• To do:
When you print the records below, keep every word exact and leave out the images.

[Study material]

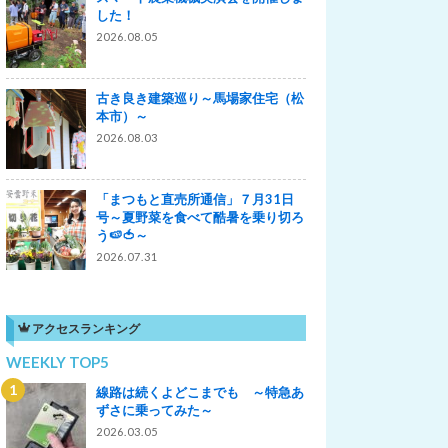
した！
2026.08.05
古き良き建築巡り～馬場家住宅（松
本市）～
2026.08.03
「まつもと直売所通信」７月31日
号～夏野菜を食べて酷暑を乗り切ろ
う🍉🍅～
2026.07.31
アクセスランキング
WEEKLY TOP5
線路は続くよどこまでも ～特急あ
ずさに乗ってみた～
2026.03.05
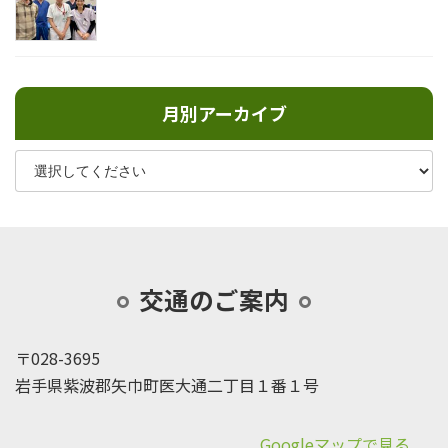
月別アーカイブ
交通のご案内
〒028-3695
岩手県紫波郡矢巾町医大通二丁目１番１号
Googleマップで見る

[/Study material]

• Solution:
した！
2026.08.05
古き良き建築巡り～馬場家住宅（松
本市）～
2026.08.03
「まつもと直売所通信」７月31日
号～夏野菜を食べて酷暑を乗り切ろ
う🍉🍅～
2026.07.31
アクセスランキング
WEEKLY TOP5
線路は続くよどこまでも ～特急あ
ずさに乗ってみた～
2026.03.05
月別アーカイブ
交通のご案内
〒028-3695
岩手県紫波郡矢巾町医大通二丁目１番１号
Googleマップで見る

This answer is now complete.